The RoSPA warns that what often happens following an accident is "the tendency to seek to attribute blame (frequently to blame the victim) rather than search for causes". It argues that "the most important thing to establish about accidents is not just how they happened but why they were not prevented". Pitfalls it identifies in accident and incident investigation include:

not reporting accidents and "near misses", often due to a worker's fear of consequences; and

no investigation, coupled with "massive under-reporting to enforcing authorities".

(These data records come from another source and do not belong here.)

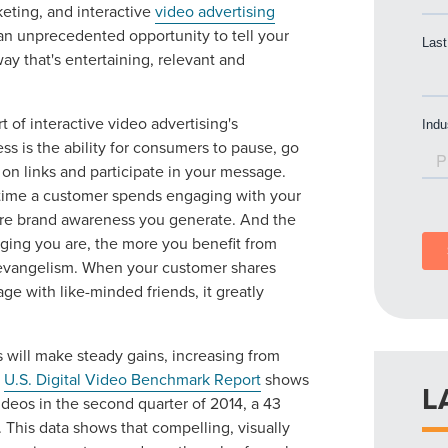
keting, and interactive
video advertising
an unprecedented opportunity to tell your
way that's entertaining, relevant and
t of interactive video advertising's
ss is the ability for consumers to pause, go
 on links and participate in your message.
time a customer spends engaging with your
re brand awareness you generate. And the
ing you are, the more you benefit from
evangelism. When your customer shares
ge with like-minded friends, it greatly
ds will make steady gains, increasing from
s
U.S. Digital Video Benchmark Report
shows
L
ideos in the second quarter of 2014, a 43
. This data shows that compelling, visually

The report found that there were no clear procedures for investigation and little to no managerial involvement. It also found that investigations were often concluded too early and sometimes focused purely on the errors of individuals.

The report says accidents can also arouse powerful emotions, which can help focus the minds but "can also cause organisations and individuals to become highly defensive".

Senior management needs to "avoid over-simple explanations such as `operator error' ".

Meanwhile, a new publication from the US National Institute for Occupational Safety and Health summarises 31 investigations in which it made recommendations to protect workers from potentially harmful job-related exposures to lead. The investigations show that workers can be at risk of potentially hazardous exposures anywhere lead is present on the job.

It also found that workers' families may also be at risk from lead dust or particles inadvertently carried home on clothing or skin, or from lead materials used in some home based businesses such as electronic component repair.

The report said lead exposures can be significantly reduced through simple, inexpensive measures like basic improvements in ventilation.